Es sind insbesondere auch solche Ausgestaltungen bzw. Ausführungsformen des erfindungsgemäßen Verfahrens und der erfindungsgemäßen Düsenanordnung denkbar, bei denen zum Beispiel der pH-Wert oder andere Parameter wie zum Beispiel die Temperatur des Injektionsfluids hinsichtlich des Erreichens optimaler
Fällungsbedingungen in einer der Fällungsreaktion vorgeschalteten Mischzone ein und derselben Düsenanordnung eingestellt werden.
Wie bereits erwähnt, kann beispielsweise eine Reaktion von Kohlendioxid und Kalkmilch bereits in der Düsenanordnung, das heißt außerhalb des Prozessstroms erfolgen. Erfolgt die Reaktion beispielsweise in einem der Düsenanordnung zugeführten Partialstrom der Faserstoffsuspension, so wird das Calciumcarbonat bereits in der Düsenanordnung auf die Fasern der Suspension des Partialstroms ausgefällt (insbesondere Primärreaktion) und dann in den Prozessstrom dosiert. Die Reaktion der Kalkmilch und des Kohlendioxids in der Misch- und
Reaktionsdüsenanordnung kann dabei durch die Änderung der Einmischbedingungen wesentlich selektiver erfolgen, als dies im Prozessstrom selbst möglich ist. So kann zum Beispiel die Blasengröße und die Anzahl der Gasblasen des Kohlendioxids mittels der Bohrungsdurchmesser und der Anzahl der Bohrungen in die Mischzone eingestellt werden.

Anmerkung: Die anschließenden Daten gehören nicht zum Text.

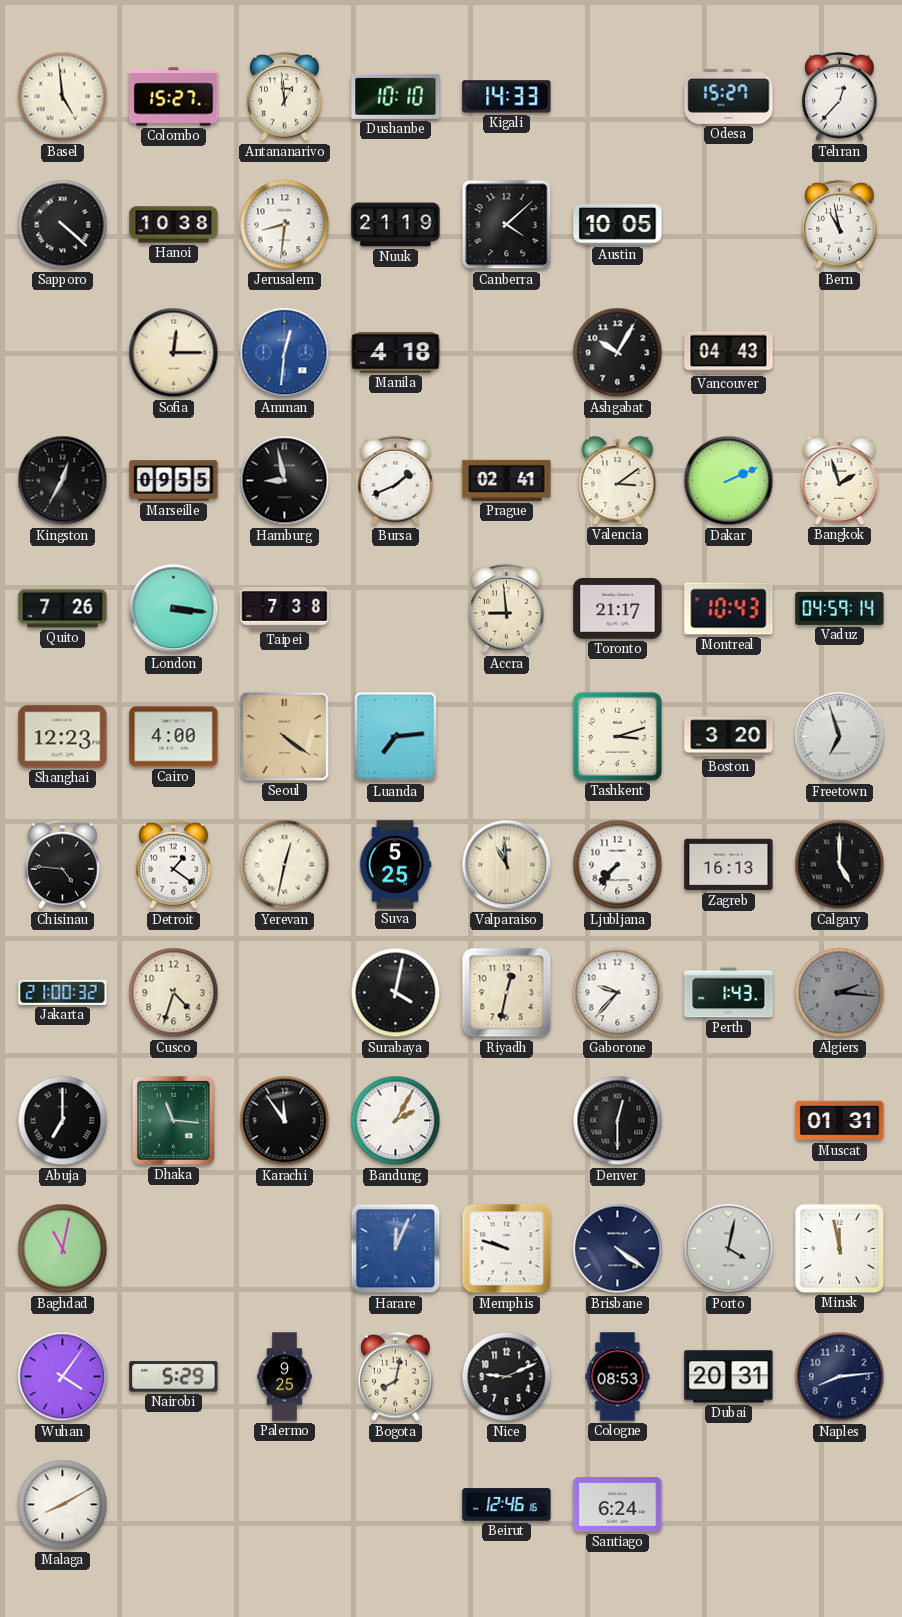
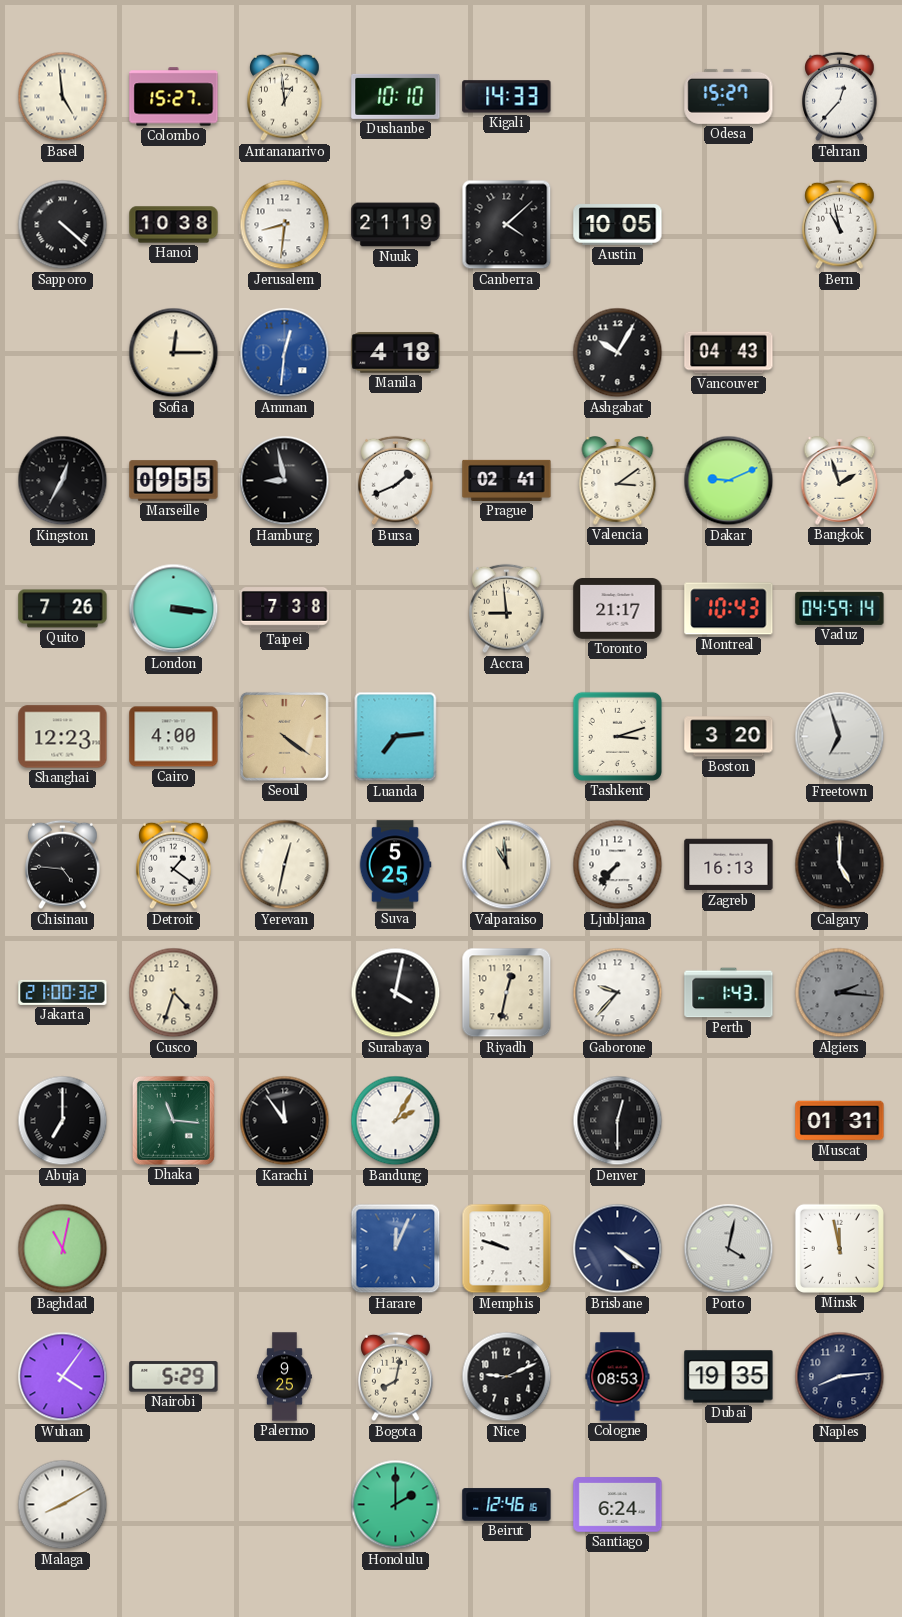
Dakar: 2:11 -> 9:11
Dubai: 20:31 -> 19:35
Honolulu: none -> 2:00
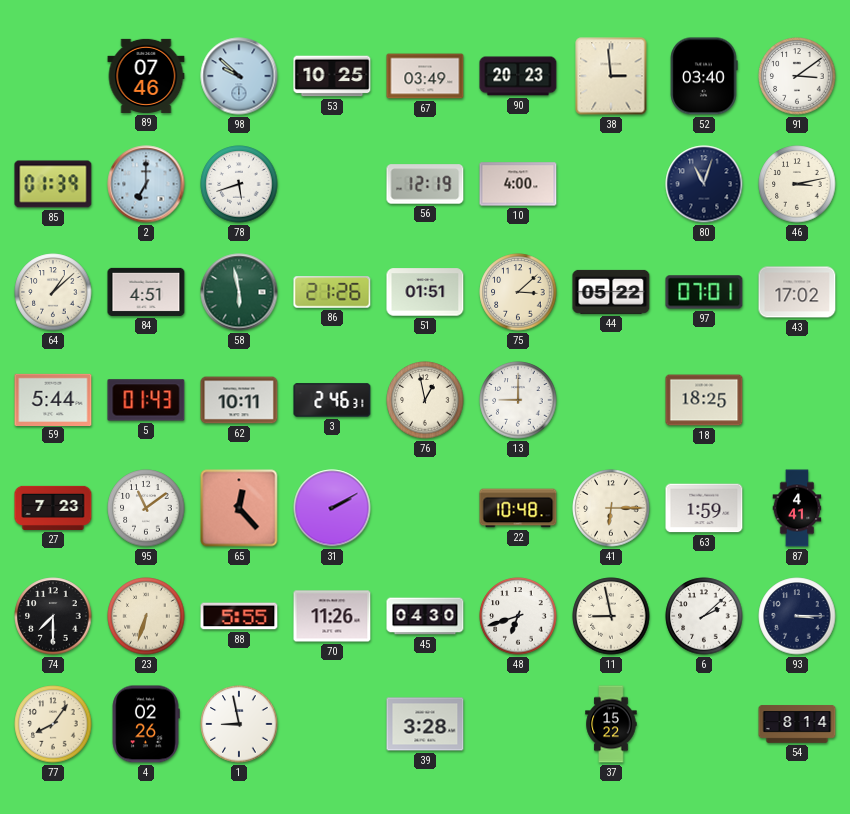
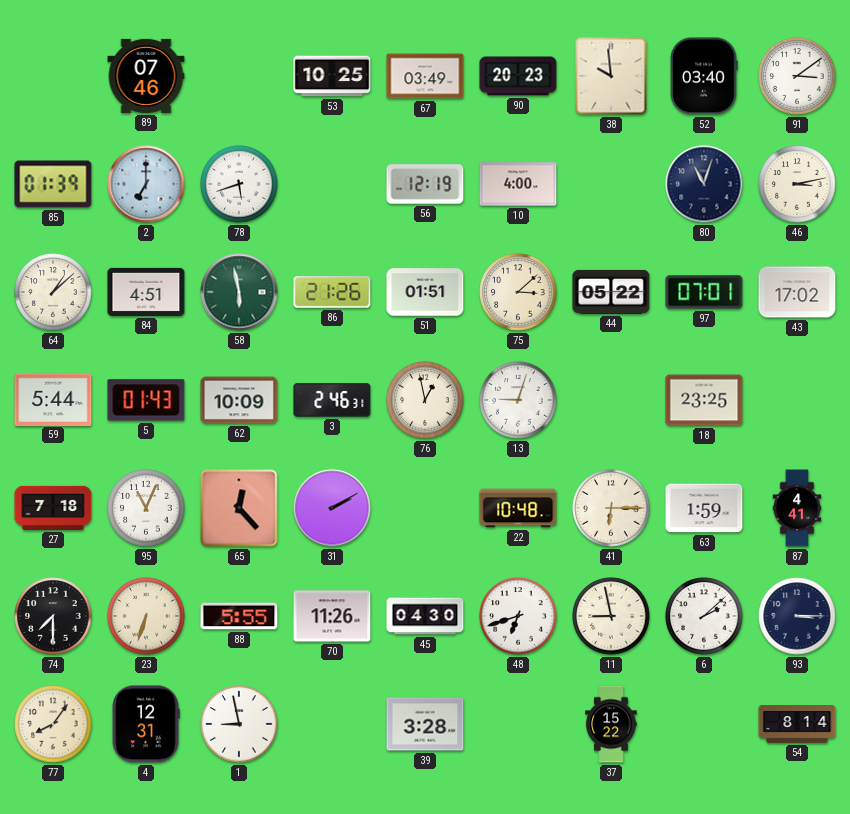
98: 9:52 -> none
38: 2:59 -> 9:59
62: 10:11 -> 10:09
13: 9:00 -> 9:03
18: 18:25 -> 23:25
27: 7:23 -> 7:18
95: 11:09 -> 11:04
4: 02:26 -> 12:31
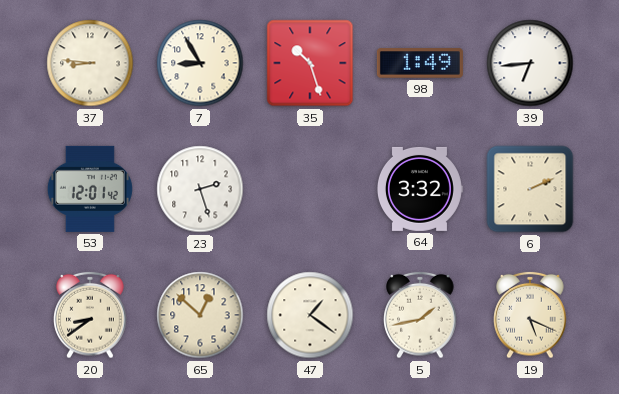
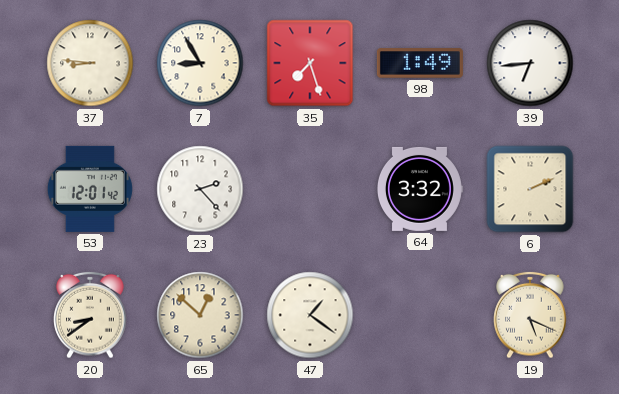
35: 10:27 -> 7:27
23: 2:27 -> 2:23
5: 1:43 -> none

Während der Primärreaktion in der Misch- und Reaktionsdüsenanordnung nicht umgesetzte Kalkmilch bzw. nicht in Reaktion gebrachtes CO2 können während einer Sekundärreaktion im Prozessstrom vollständig miteinander reagieren. Durch die bevorzugte Geometrie der Misch- und Reaktionsdüsenanordnung kann die
notwendige Reaktionszeit erheblich reduziert werden, sodass die eigentliche primäre Umsetzung bzw. Primärreaktion bereits in weniger als beispielsweise 3 Sekunden, vorzugsweise weniger als 1 Sekunde abgeschlossen ist. Die Fällungsreaktion kann beispielsweise über die Größe der Gasblasen gesteuert und/oder geregelt werden, wodurch die Effizienz weiter gesteigert wird.
Insbesondere auch durch die Zerlegung der Reaktion in einen mehrstufigen
Reaktionsprozess (z.B. Primär- und Sekundärreaktion) kann die Effizienz der
Umsetzung von Kalkmilch und CO2 erheblich gesteigert werden. Zudem kann die
Homogenität des gefällten Calciumcarbonats durch die Geometrie einer jeweiligen Mischzone der Düsenanordnung und der Mischungsparameter variabel eingestellt werden. Damit kann die Kristallstruktur des gefällten Calciumcarbonats hinsichtlich der geforderten Papiereigenschaften, zum Beispiel hinsichtlich der Opazität und der Lichtstreuung und des Bulks etc., beeinflusst werden.
Mittels des zuvor erwähnten mehrstufigen Verfahrens wird zudem eine
gleichmäßigere Verteilung des gefällten Calciumcarbonats auf dem Faserstoff erreicht, womit die optischen Qualitätseigenschaften und die Retention des so eingebrachten Calciumcarbonats erheblich verbessert werden.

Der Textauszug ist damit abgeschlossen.